# **GraphRAG Indexing & Querying**

This notebook demonstrates the refactored GraphRAG pipeline. We will use two separate scripts:

1.  **`scripts/run_indexing.py`**: Reads a PDF, builds a knowledge graph, detects communities, and saves pre-computed community summaries.
2.  **`scripts/run_query.py`**: Loads the pre-computed summaries and answers a user's "global query" about the corpus.

This separation of *indexing* (heavy, done once) from *querying* (light, done many times) is a standard practice for efficient RAG systems.

## 1. Setup

First, let's install all the required Python packages from our `requirements.txt` file.

In [None]:
!pip install -r requirements.txt

## 2. Run the Indexing Pipeline

This is the most compute-intensive step.
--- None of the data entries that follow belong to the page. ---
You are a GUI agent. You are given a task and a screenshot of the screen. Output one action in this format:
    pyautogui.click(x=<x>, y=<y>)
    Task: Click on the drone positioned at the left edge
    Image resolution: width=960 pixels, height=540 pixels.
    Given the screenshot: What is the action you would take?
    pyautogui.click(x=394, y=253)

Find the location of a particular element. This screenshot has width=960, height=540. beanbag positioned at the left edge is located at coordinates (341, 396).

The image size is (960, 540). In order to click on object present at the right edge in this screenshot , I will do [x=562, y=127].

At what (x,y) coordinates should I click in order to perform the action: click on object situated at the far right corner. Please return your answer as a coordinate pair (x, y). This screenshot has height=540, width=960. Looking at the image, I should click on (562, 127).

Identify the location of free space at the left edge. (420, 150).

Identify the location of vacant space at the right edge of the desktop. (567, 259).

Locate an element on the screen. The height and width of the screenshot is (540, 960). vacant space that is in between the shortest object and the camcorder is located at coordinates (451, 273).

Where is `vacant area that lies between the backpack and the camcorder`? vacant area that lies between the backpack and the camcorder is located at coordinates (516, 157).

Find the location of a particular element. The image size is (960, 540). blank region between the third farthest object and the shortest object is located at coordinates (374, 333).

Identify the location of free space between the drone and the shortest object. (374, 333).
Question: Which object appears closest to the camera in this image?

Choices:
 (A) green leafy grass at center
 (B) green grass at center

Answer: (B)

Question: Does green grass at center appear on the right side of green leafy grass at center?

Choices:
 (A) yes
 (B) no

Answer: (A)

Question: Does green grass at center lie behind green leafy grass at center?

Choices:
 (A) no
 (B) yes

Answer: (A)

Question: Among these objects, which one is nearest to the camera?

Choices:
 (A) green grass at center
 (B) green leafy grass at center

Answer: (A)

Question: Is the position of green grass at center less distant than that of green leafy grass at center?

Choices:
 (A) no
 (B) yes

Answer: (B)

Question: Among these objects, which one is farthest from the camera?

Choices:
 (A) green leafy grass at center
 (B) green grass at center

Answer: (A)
The script will:

1.  Download the GraphRAG paper PDF (if not present).
2.  Load and split the PDF into text chunks.
3.  Use the LLM to extract entities and relationships for **each** chunk.
4.  Parse all extractions to build a single knowledge graph.
5.  Run the Leiden algorithm to detect communities (clusters) in the graph.
6.  Use the LLM again to create a textual summary for **each** community.
7.  Save the final graph (`knowledge_graph.gml`) and summaries (`community_summaries.json`) to the `output/` directory.
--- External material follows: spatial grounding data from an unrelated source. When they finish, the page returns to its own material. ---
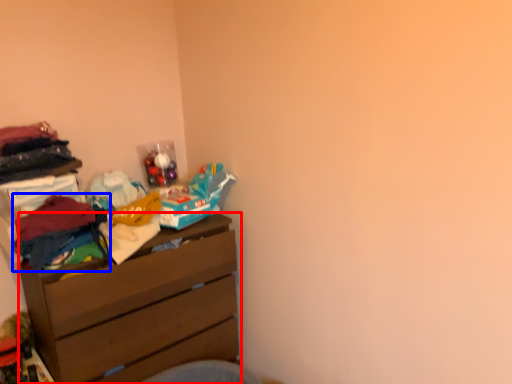 Question: Which point is closer to the camera, chest of drawers (highlighted by a red box) or clothing (highlighted by a blue box)?

Choices:
 (A) chest of drawers
 (B) clothing

Answer: (B) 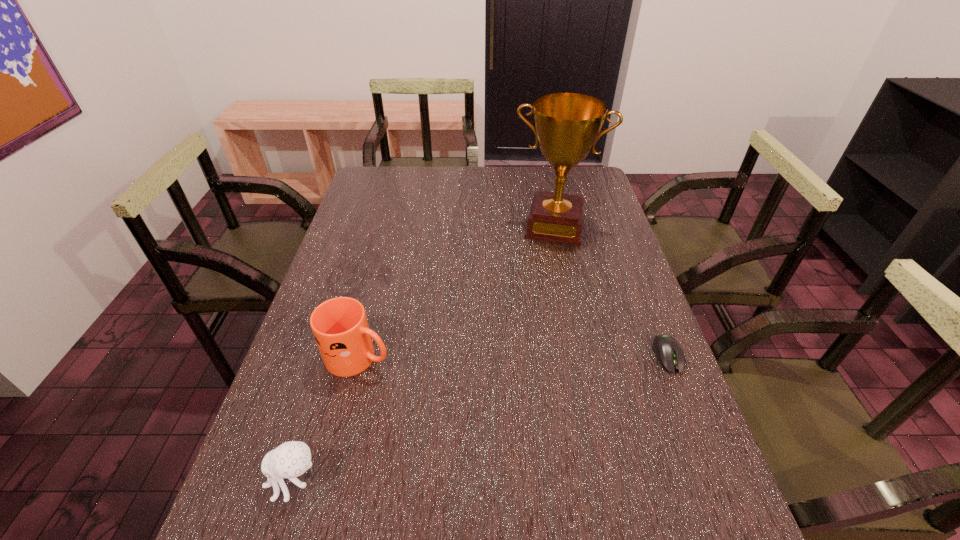 I want to click on unoccupied area between the nearest object and the third shortest object, so click(x=326, y=418).

The image size is (960, 540). Identify the location of vacant area that lies between the third shortest object and the farthest object. (457, 291).

This screenshot has height=540, width=960. What are the coordinates of `vacant area between the octopus and the rightmost object` in the screenshot? It's located at (481, 418).

This screenshot has height=540, width=960. In order to click on vacant space that is in between the third shortest object and the third tallest object in this screenshot , I will do `click(326, 418)`.

Where is `free space that is in between the second tallest object and the third tallest object`? free space that is in between the second tallest object and the third tallest object is located at coordinates (326, 418).

Identify the location of object that stands as the closest to the third shortest object. (291, 459).

Locate which object ranks in proximity to the third shortest object. Please provide its 2D coordinates. Your answer should be formatted as a tuple, i.e. [(x, y)], where the tuple contains the x and y coordinates of a point satisfying the conditions above.

[(291, 459)]

Identify the location of vacant space that satisfies the following two spatial constraints: 1. on the back side of the tallest object; 2. on the right side of the third shortest object. (393, 226). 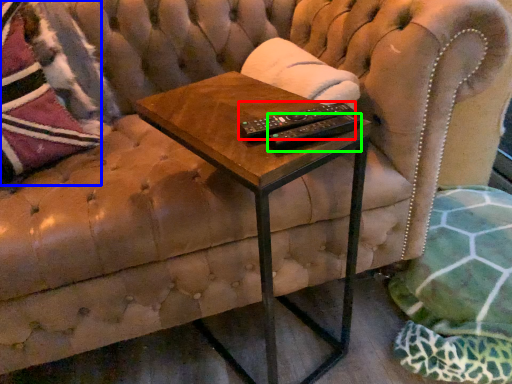 Question: Based on their relative distances, which object is farther from control (highlighted by a red box)? Choose from throw pillow (highlighted by a blue box) and remote (highlighted by a green box).

Choices:
 (A) throw pillow
 (B) remote

Answer: (A) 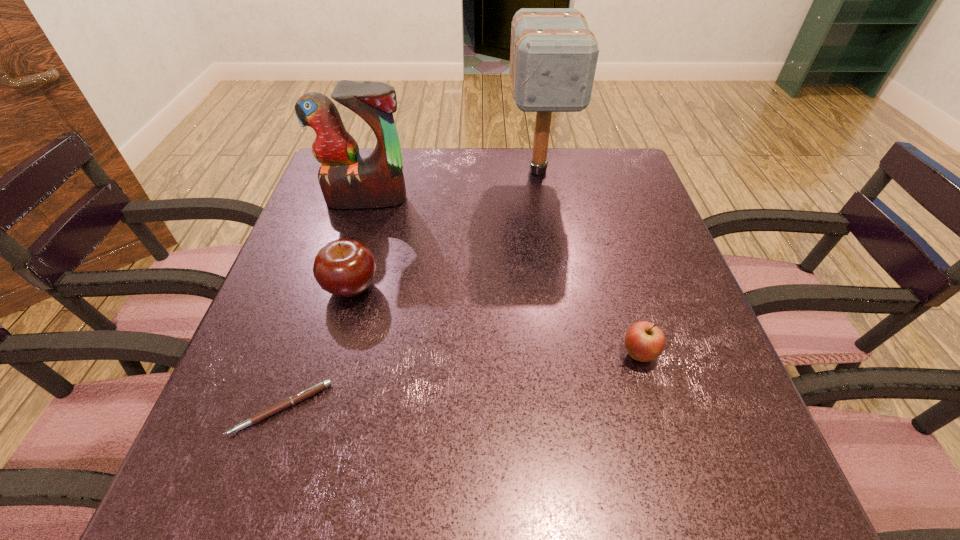 This screenshot has width=960, height=540. I want to click on the tallest object, so click(553, 56).

Locate an element on the screen. This screenshot has width=960, height=540. the second object from right to left is located at coordinates (553, 56).

Find the location of a particular element. parrot is located at coordinates (347, 181).

Where is `the third nearest object`? Image resolution: width=960 pixels, height=540 pixels. the third nearest object is located at coordinates (344, 267).

Locate an element on the screen. The height and width of the screenshot is (540, 960). the farther apple is located at coordinates (344, 267).

At what (x,y) coordinates should I click in order to perform the action: click on the fourth tallest object. Please return your answer as a coordinate pair (x, y). The height and width of the screenshot is (540, 960). Looking at the image, I should click on (644, 341).

Image resolution: width=960 pixels, height=540 pixels. Find the location of `the right apple`. the right apple is located at coordinates (644, 341).

At what (x,y) coordinates should I click in order to perform the action: click on pen. Please return your answer as a coordinate pair (x, y). Looking at the image, I should click on (292, 400).

Image resolution: width=960 pixels, height=540 pixels. I want to click on the shortest object, so click(292, 400).

The height and width of the screenshot is (540, 960). Identify the location of vacant space situated 0.050m on the striking surface of the second object from right to left. (544, 209).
**Note:** This step can take a long time, depending on your hardware (GPU) and the size of the document.

In [None]:
!python scripts/run_indexing.py \
    --pdf_url "https://arxiv.org/pdf/2404.16130v1" \ 
    --pdf_path "data/2404.16130v1.pdf" \ 
    --output_dir "output"

## 3. Run the Query Pipeline

Now that the heavy indexing is done, we can ask questions!

This script is very fast. It will:

1.  Load the `community_summaries.json` file from the `output/` directory.
2.  Take our `--query`.
3.  Use the LLM to generate an "intermediate answer" from each community summary.
4.  Use the LLM a final time to synthesize all intermediate answers into one global, comprehensive response.

In [None]:
!python scripts/run_query.py --query "What problem does Graph RAG aim to solve that traditional RAG and QFS methods cannot?"

### Try another query!

Feel free to ask another global question. For example:

In [None]:
!python scripts/run_query.py --query "How does GraphRAG use community detection in its pipeline?"

## 4. Conclusion

This notebook demonstrated the modular and professional structure of the GraphRAG pipeline. By separating indexing and querying, we have a system that is both powerful and efficient.

All artifacts (logs, graph files, summaries) are neatly organized in the `logs/` and `output/` directories, and all source code is modular within `src/`.